Fate placed a golden opportunity in the hands of Republicans last week.
Its name was Hurricane Isaac.
But both the Republican National Convention and Mitt Romney fumbled the ball in the fourth quarter.
What could have been a shining moment for conservatives to show their dedication to their country's most desperate citizens in a time of need, and to simultaneously set the stage for a successful win in November by pulling more voters to their side through high-profile acts of kindness and charity, has instead turned into yet another example of America's lack of dedication to itself... and the Republican Party's stumble is one that will inevitably cost them at the polls as a result.
Presidential advisers kept President Obama from visiting the area until Monday, and therefore it's easy to see why the current President did not have a firsthand influence or a presence in such publicity. Whether or not Democratic Party affiliates, charities and relief organizations had done any pre-planning for the disaster or were ready to converge on the hardest-hit areas following Isaac's actions is unclear as well.
But Mitt Romney was there. He showed up on Friday--something that should have been a big plus for his campaign efforts and which should have put the Republican Party in a good light. Romney beat the President to Louisiana. Romney was in a prime position to act. He had the ability, then and there, to make an immediate difference in people's lives--pre-election. He had nothing to lose and a lot to gain by showing his support of his fellow citizens. His immediate reaction to visit Louisiana should have placed him in a positive light, showing him worthy of taking responsibility for his country as a whole after November 2012.

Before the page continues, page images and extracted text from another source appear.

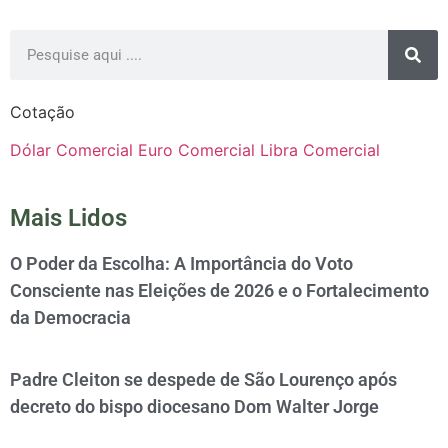
Cotação
Dólar Comercial
Euro Comercial
Libra Comercial
Mais Lidos
O Poder da Escolha: A Importância do Voto
Consciente nas Eleições de 2026 e o Fortalecimento
da Democracia
Padre Cleiton se despede de São Lourenço após
decreto do bispo diocesano Dom Walter Jorge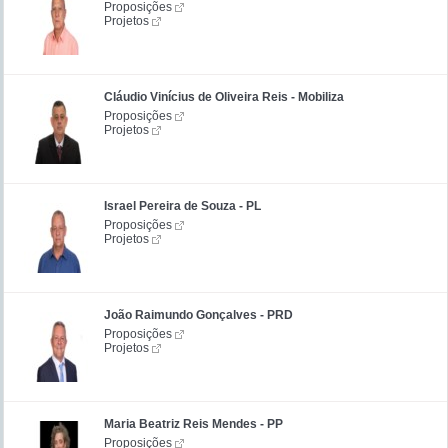
Proposições
Projetos
Cláudio Vinícius de Oliveira Reis - Mobiliza
Proposições
Projetos
Israel Pereira de Souza - PL
Proposições
Projetos
João Raimundo Gonçalves - PRD
Proposições
Projetos
Maria Beatriz Reis Mendes - PP
Proposições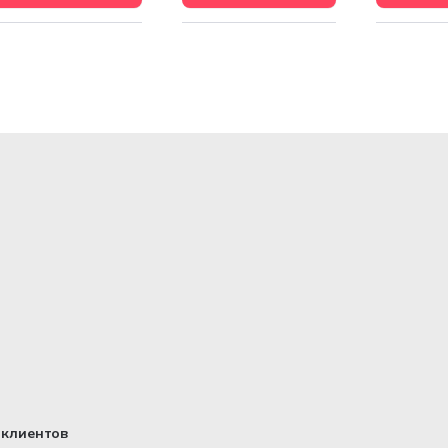
клиентов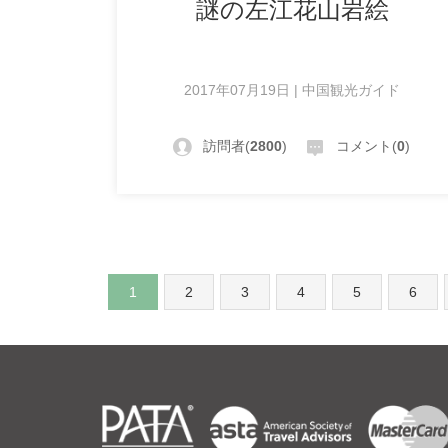
謎の左江花山岩絵
2017年07月19日 | 中国観光ガイド
訪問者(
2800
)
コメント(
0
)
1
2
3
4
5
6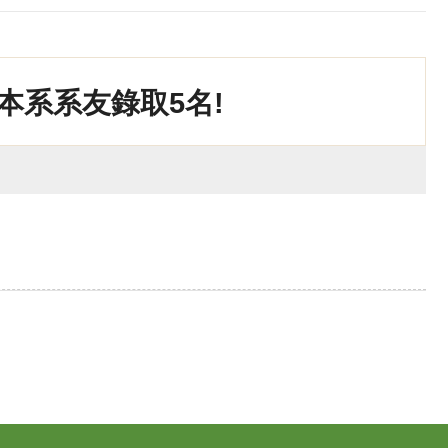
本系系友錄取5名!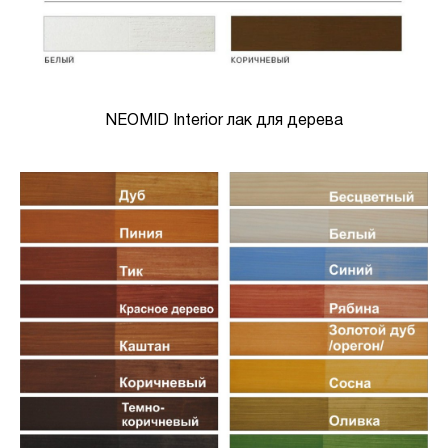
NEOMID Interior лак для дерева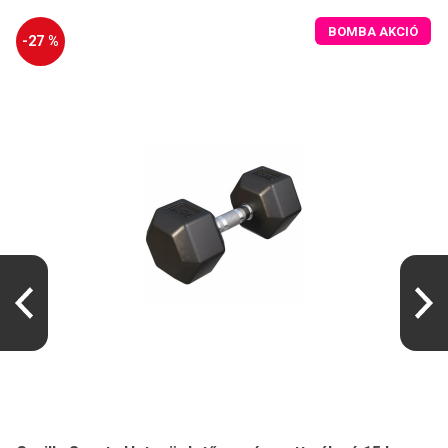
BOMBA AKCIÓ
-27 %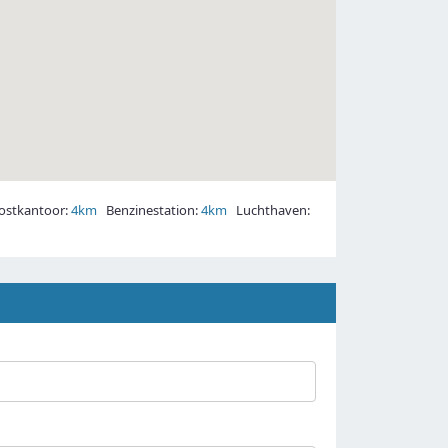
stkantoor:
4km
Benzinestation:
4km
Luchthaven: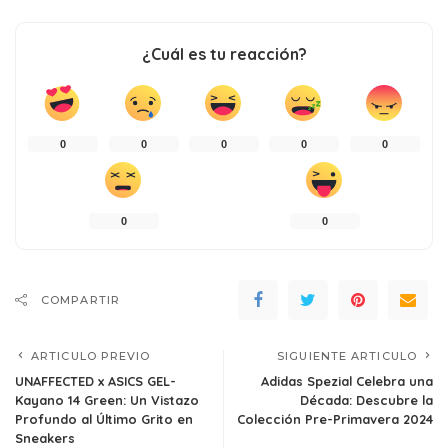
¿Cuál es tu reacción?
0
0
0
0
0
0
0
COMPARTIR
ARTICULO PREVIO
SIGUIENTE ARTICULO
UNAFFECTED x ASICS GEL-
Adidas Spezial Celebra una
Kayano 14 Green: Un Vistazo
Década: Descubre la
Profundo al Último Grito en
Colección Pre-Primavera 2024
Sneakers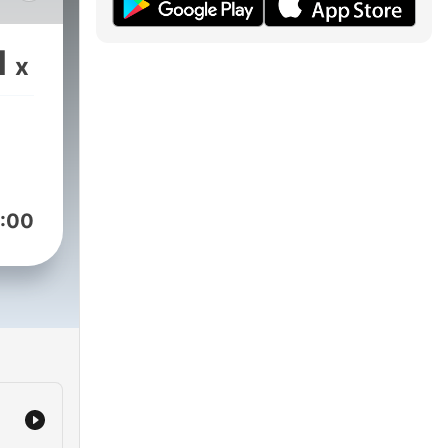
undo
1
x
e
os
ue
s
:00
o
onde
ás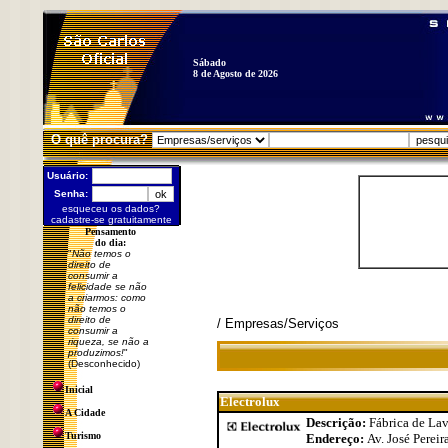
Sábado
8 de Agosto de 2026
O quê procura?
Usuário:
Senha:
esqueceu os dados?
cadastre-se gratuitamente
Pensamento
do dia:
"
Não temos o
direito de
consumir a
felicidade se não
a criarmos: como
não temos o
direito de
/ Empresas/Serviços
consumir a
riqueza, se não a
produzimos!
"
(Desconhecido)
Inicial
Electrolux
A Cidade
Descrição:
Fábrica de Lav
Turismo
Endereço:
Av. José Pereir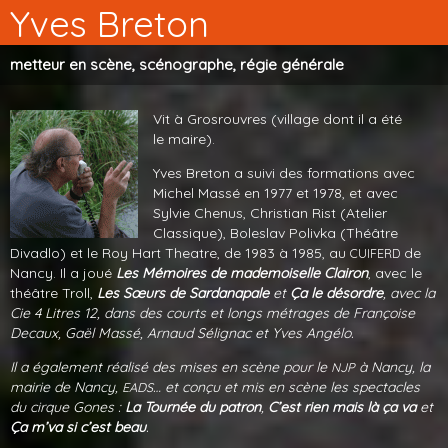
Yves Breton
metteur en scène, scénographe, régie générale
Vit à Grosrouvres (village dont il a été
le maire).
Yves Breton a suivi des formations avec
Michel Massé en 1977 et 1978, et avec
Sylvie Chenus, Christian Rist (Atelier
Classique), Boleslav Polivka (Théâtre
Divadlo) et le Roy Hart Theatre, de 1983 à 1985, au
de
CUIFERD
Nancy. Il a joué
Les Mémoires de mademoiselle Clairon
, avec le
théâtre Troll,
Les Sœurs de Sardanapale
et
Ça le désordre
, avec la
Cie 4 Litres 12, dans des courts et longs métrages de Françoise
Decaux, Gaël Massé, Arnaud Sélignac et Yves Angélo.
Il a également réalisé des mises en scène pour le
à Nancy, la
NJP
mairie de Nancy,
… et conçu et mis en scène les spectacles
EADS
du cirque Gones :
La Tournée du patron
,
C’est rien mais là ça va
et
Ça m’va si c’est beau
.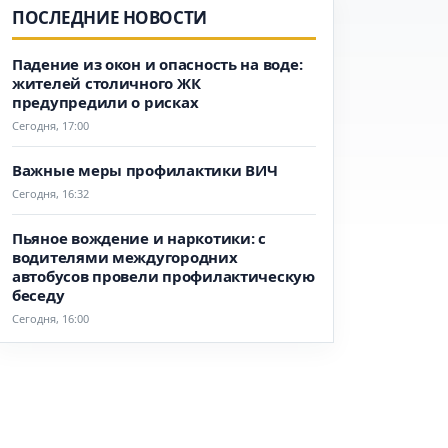
ПОСЛЕДНИЕ НОВОСТИ
Падение из окон и опасность на воде:
жителей столичного ЖК
предупредили о рисках
Сегодня, 17:00
Важные меры профилактики ВИЧ
Сегодня, 16:32
Пьяное вождение и наркотики: с
водителями междугородних
автобусов провели профилактическую
беседу
Сегодня, 16:00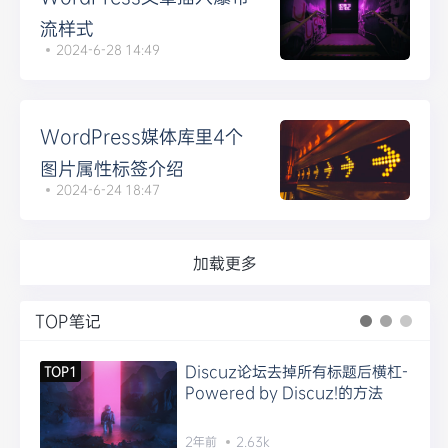
流样式
2024-6-28 14:49
WordPress媒体库里4个
图片属性标签介绍
2024-6-24 18:47
加载更多
TOP笔记
Discuz论坛去掉所有标题后横杠-
TOP1
Powered by Discuz!的方法
2年前
2.63k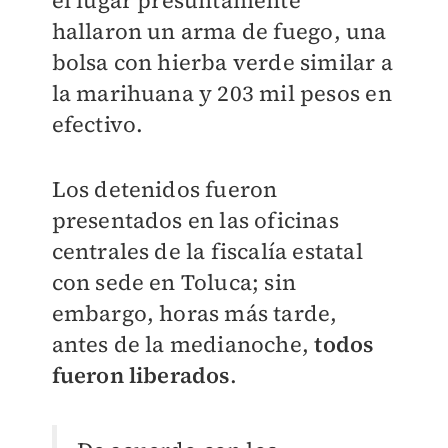
el lugar presuntamente
hallaron un arma de fuego, una
bolsa con hierba verde similar a
la marihuana y 203 mil pesos en
efectivo.
Los detenidos fueron
presentados en las oficinas
centrales de la fiscalía estatal
con sede en Toluca; sin
embargo, horas más tarde,
antes de la medianoche,
todos
fueron liberados
.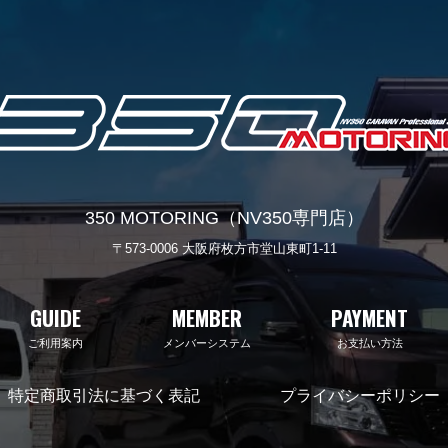
350 MOTORING（NV350専門店）
〒573-0006 大阪府枚方市堂山東町1-11
GUIDE
MEMBER
PAYMENT
ご利用案内
メンバーシステム
お支払い方法
特定商取引法に基づく表記
プライバシーポリシー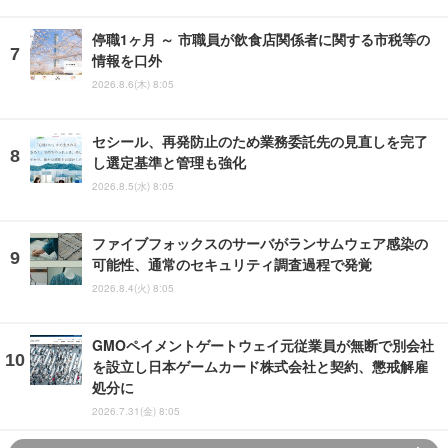
停職1ヶ月 ～ 市職員が飲食店関係者に関する市税等の
情報を口外
2026.8.6(木) 8:05
セシール、再発防止のため業務委託先の見直しを完了
し選定基準と管理も強化
2026.8.5(水) 8:05
ファイブフォックスのサーバがランサムウェア感染の
可能性、通常のセキュリティ調査過程で発覚
2026.8.4(火) 8:05
GMOペイメントゲートウェイ元従業員が無断で別会社
を設立し日本ゲームカード株式会社と契約、懲戒解雇
処分に
2026.7.31(金) 8:05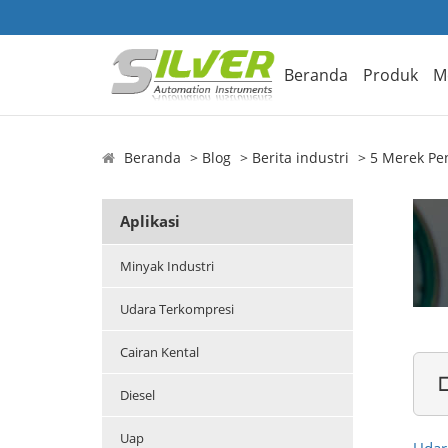
Beranda
Produk
M
Beranda
Blog
Berita industri
5 Merek Pe
Aplikasi
Minyak Industri
Udara Terkompresi
Cairan Kental

Diesel
Uap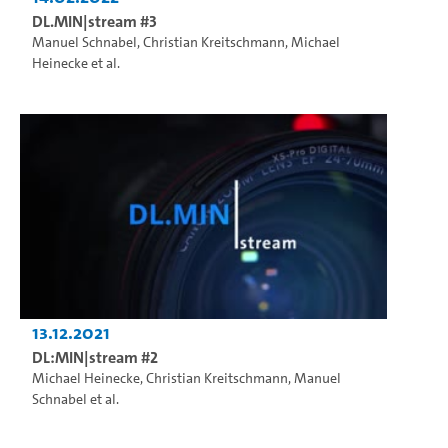
DL.MIN|stream #3
Manuel Schnabel
,
Christian Kreitschmann
,
Michael
Heinecke
et al.
13.12.2021
DL:MIN|stream #2
Michael Heinecke
,
Christian Kreitschmann
,
Manuel
Schnabel
et al.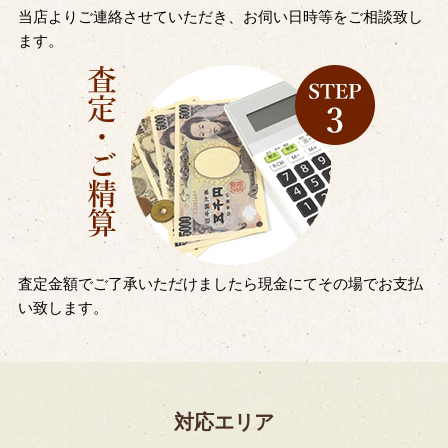
当店よりご連絡させていただき、お伺い日時等をご相談致し
ます。
査定金額でご了承いただけましたら現金にてその場でお支払
い致します。
対応エリア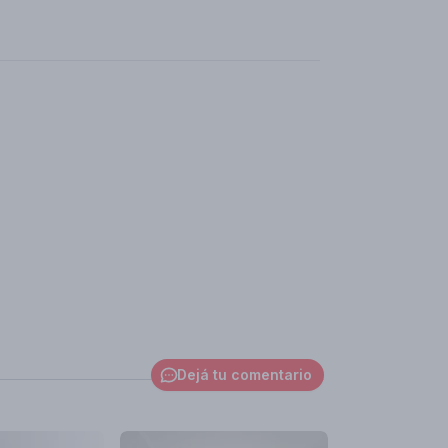
Dejá tu comentario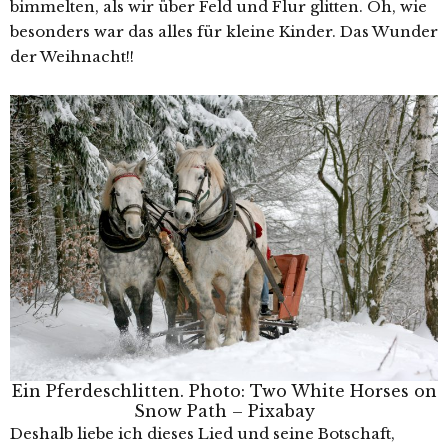
bimmelten, als wir über Feld und Flur glitten. Oh, wie
besonders war das alles für kleine Kinder. Das Wunder
der Weihnacht!!
Ein Pferdeschlitten. Photo: Two White Horses on
Snow Path – Pixabay
Deshalb liebe ich dieses Lied und seine Botschaft,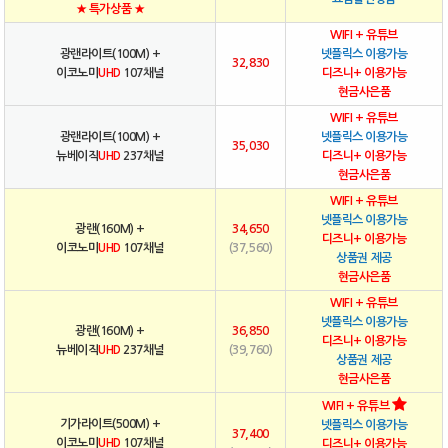
★ 특가상품 ★
WIFI + 유튜브
광랜라이트(100M) +
넷플릭스 이용가능
32,830
이코노미
UHD
107채널
디즈니+ 이용가능
현금사은품
WIFI + 유튜브
광랜라이트(100M) +
넷플릭스 이용가능
35,030
뉴베이직
UHD
237채널
디즈니+ 이용가능
현금사은품
WIFI + 유튜브
넷플릭스 이용가능
광랜(160M) +
34,650
디즈니+ 이용가능
이코노미
UHD
107채널
(37,560)
상품권 제공
현금사은품
WIFI + 유튜브
넷플릭스 이용가능
광랜(160M) +
36,850
디즈니+ 이용가능
뉴베이직
UHD
237채널
(39,760)
상품권 제공
현금사은품
WIFI + 유튜브
기가라이트(500M) +
넷플릭스 이용가능
37,400
이코노미
UHD
107채널
디즈니+ 이용가능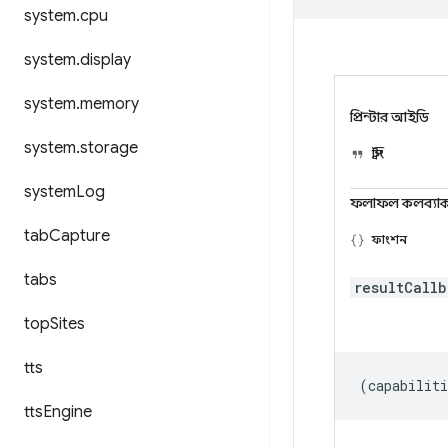
system
.
cpu
system
.
display
system
.
memory
প্রিন্টার আইডি
system
.
storage
স্ট্রিং
system
Log
ফলাফল কলব্যা
tab
Capture
ফাংশন
tabs
resultCall
top
Sites
tts
(
capabiliti
tts
Engine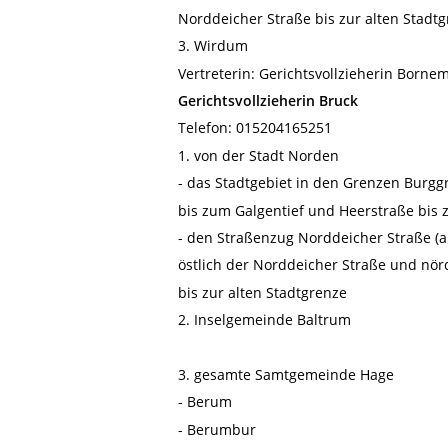
Norddeicher Straße bis zur alten Stadt
3. Wirdum
Vertreterin: Gerichtsvollzieherin Born
Gerichtsvollzieherin Bruck
Telefon: 015204165251
1. von der Stadt Norden
- das Stadtgebiet in den Grenzen Burgg
bis zum Galgentief und Heerstraße bis 
- den Straßenzug Norddeicher Straße (
östlich der Norddeicher Straße und nör
bis zur alten Stadtgrenze
2. Inselgemeinde Baltrum
3. gesamte Samtgemeinde Hage
- Berum
- Berumbur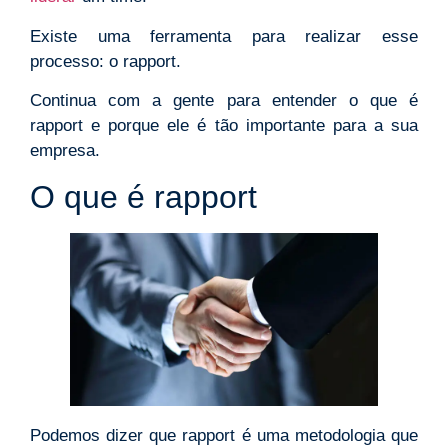
Existe uma ferramenta para realizar esse
processo: o rapport.
Continua com a gente para entender o que é
rapport e porque ele é tão importante para a sua
empresa.
O que é rapport
Podemos dizer que rapport é uma metodologia que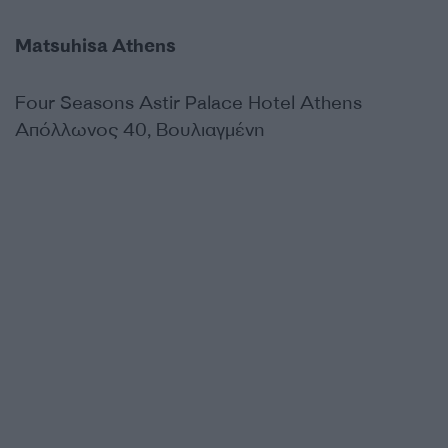
Matsuhisa Athens
Four Seasons Astir Palace Hotel Athens
Απόλλωνος 40, Βουλιαγμένη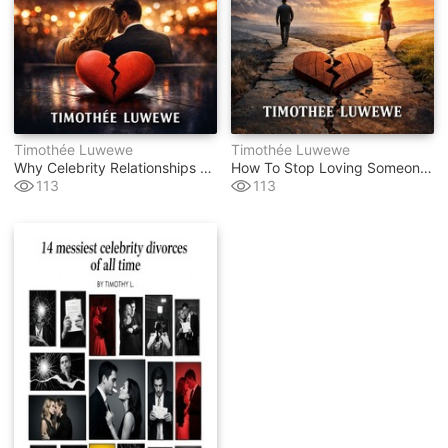
Timothée Luwewe
Timothée Luwewe
Why Celebrity Relationships Don’t Last
How To Stop Loving Someone Who Can’t Love You Back
113
113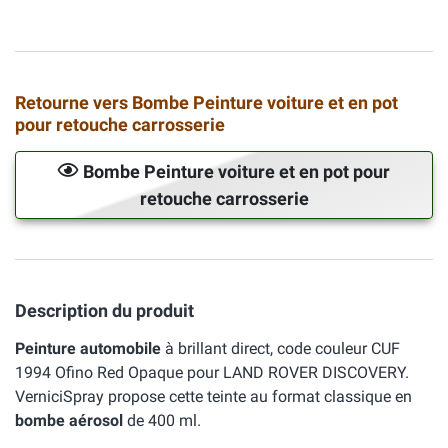
Retourne vers Bombe Peinture voiture et en pot
pour retouche carrosserie
Bombe Peinture voiture et en pot pour
retouche carrosserie
Description du produit
Peinture automobile
à brillant direct, code couleur CUF
1994 Ofino Red Opaque pour LAND ROVER DISCOVERY.
VerniciSpray propose cette teinte au format classique en
bombe aérosol
de 400 ml.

The problem is... Romney did nothing.
He provided no immediate financial or material assistance. There were no relief services accompanying him with food, water, clothing, medical supplies, cots or other desperately-needed items by residents displaced by the flood waters. Nor were there any promises or even insinuations afterwards that the Republican politician would directly offer any help itself.
In a BBC article describing his one-hour tour of the affected areas and residents, Romney was quoted as saying:
"I'm here to learn and obviously to draw some attention to what's going on here, so that people around the country know that people down here need help."
"He just told me to, um, there's assistance out there," resident Jodie Chiarello said. "He's good. He'll do the best for us, you know. He speaks to our best interests at heart."
According to the Huffington Post, Romney also told Chiarello, "go home and call 211" (the public service phone number).
Bear in mind that Chiarello's quote was "He'll do the best for us"... not "he's DOING the best for us."
Words, not deeds.
Mitt Romney's failure to deliver anything other than handshakes and smiles while visiting National Guardsmen and a small percentage of residents during a one-hour visit is disturbing. He had just come from one of the most highly-financed and heavily-publicized conventions of the year, where the cost to build the RNC's stage alone was priced at $2.5 million US dollars (1,575,646,803 GPB), and yet he had nothing to give to the poor or the homeless. In fact, his visit did not even take him to hospitals or temporary-relief shelters, where he could have fully realized the situation that he was "touring."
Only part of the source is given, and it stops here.